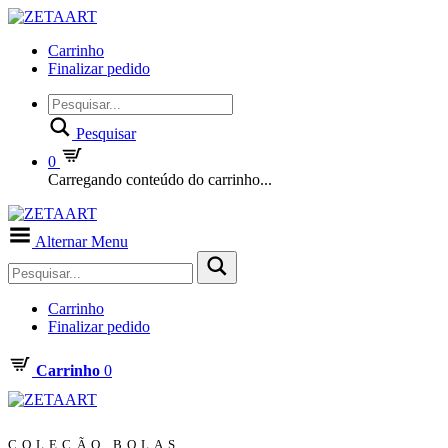
Carrinho
Finalizar pedido
Pesquisar
0
Carregando conteúdo do carrinho...
Alternar Menu
Carrinho
Finalizar pedido
Carrinho
0
COLEÇÃO BOLAS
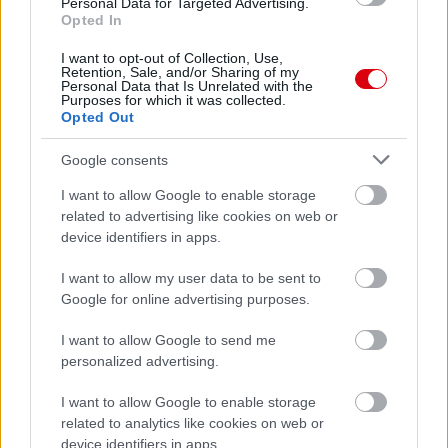
Personal Data for Targeted Advertising.
Opted In
I want to opt-out of Collection, Use,
Retention, Sale, and/or Sharing of my
Personal Data that Is Unrelated with the
Purposes for which it was collected.
Opted Out
Meccs Center
Google consents
I want to allow Google to enable storage
Paris Saint-Germain
vs
related to advertising like cookies on web or
device identifiers in apps.
Manchester United
I want to allow my user data to be sent to
Felkészülési szezon 4. mérkőzés
Google for online advertising purposes.
Nya Ullevi, Göteborg
2026-08-08 17:00
I want to allow Google to send me
personalized advertising.
1 nap 4 óra 42 perc 50 másodperc
I want to allow Google to enable storage
Leeds United
related to analytics like cookies on web or
vs
Manchester United
2026-08-12 20:30
device identifiers in apps.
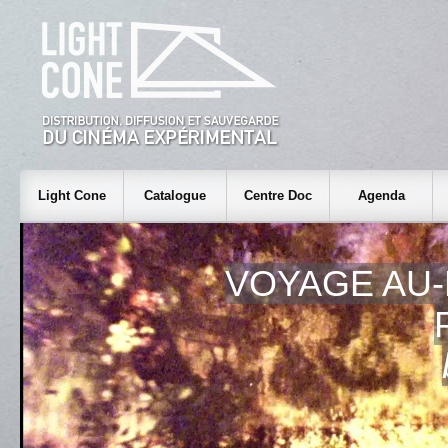
Light Cone
Catalogue
Centre Doc
Agenda
VOYAGE AU-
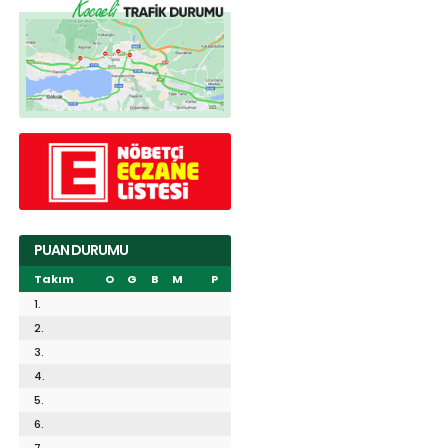
PUAN DURUMU
Takım
O
G
B
M
P
1.
2.
3.
4.
5.
6.
7.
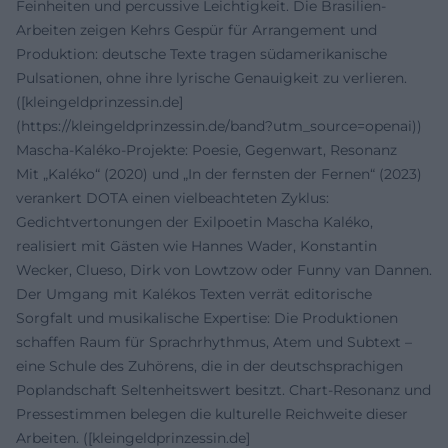
Feinheiten und percussive Leichtigkeit. Die Brasilien-
Arbeiten zeigen Kehrs Gespür für Arrangement und
Produktion: deutsche Texte tragen südamerikanische
Pulsationen, ohne ihre lyrische Genauigkeit zu verlieren.
([kleingeldprinzessin.de]
(https://kleingeldprinzessin.de/band?utm_source=openai))
Mascha-Kaléko-Projekte: Poesie, Gegenwart, Resonanz
Mit „Kaléko“ (2020) und „In der fernsten der Fernen“ (2023)
verankert DOTA einen vielbeachteten Zyklus:
Gedichtvertonungen der Exilpoetin Mascha Kaléko,
realisiert mit Gästen wie Hannes Wader, Konstantin
Wecker, Clueso, Dirk von Lowtzow oder Funny van Dannen.
Der Umgang mit Kalékos Texten verrät editorische
Sorgfalt und musikalische Expertise: Die Produktionen
schaffen Raum für Sprachrhythmus, Atem und Subtext –
eine Schule des Zuhörens, die in der deutschsprachigen
Poplandschaft Seltenheitswert besitzt. Chart-Resonanz und
Pressestimmen belegen die kulturelle Reichweite dieser
Arbeiten. ([kleingeldprinzessin.de]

----------

## Brief
From the first line above to the line containing "Mascha-Kaléko-Projekte: Poesie, Gegenwart, Resonanz", repeat each line exactly. Pictures stay out.

## Reply to the exercise
Carrinho
Finalizar pedido
Pesquisar
0
Carregando conteúdo do carrinho...
Alternar Menu
Carrinho
Finalizar pedido
Carrinho
0
COLEÇÃO BOLAS
Personal Data for Targeted Advertising.
Opted In
I want to opt-out of Collection, Use,
Retention, Sale, and/or Sharing of my
Personal Data that Is Unrelated with the
Purposes for which it was collected.
Opted Out
Meccs Center
Google consents
I want to allow Google to enable storage
Paris Saint-Germain
vs
related to advertising like cookies on web or
device identifiers in apps.
Manchester United
I want to allow my user data to be sent to
Felkészülési szezon 4. mérkőzés
Google for online advertising purposes.
Nya Ullevi, Göteborg
2026-08-08 17:00
I want to allow Google to send me
personalized advertising.
1 nap 4 óra 42 perc 50 másodperc
I want to allow Google to enable storage
Leeds United
related to analytics like cookies on web or
vs
Manchester United
2026-08-12 20:30
device identifiers in apps.
Light Cone
Catalogue
Centre Doc
Agenda
VOYAGE AU-
PUAN DURUMU
Takım
O
G
B
M
P
1.
2.
3.
4.
5.
6.
7.
Feinheiten und percussive Leichtigkeit. Die Brasilien-
Arbeiten zeigen Kehrs Gespür für Arrangement und
Produktion: deutsche Texte tragen südamerikanische
Pulsationen, ohne ihre lyrische Genauigkeit zu verlieren.
([kleingeldprinzessin.de]
(https://kleingeldprinzessin.de/band?utm_source=openai))
Mascha-Kaléko-Projekte: Poesie, Gegenwart, Resonanz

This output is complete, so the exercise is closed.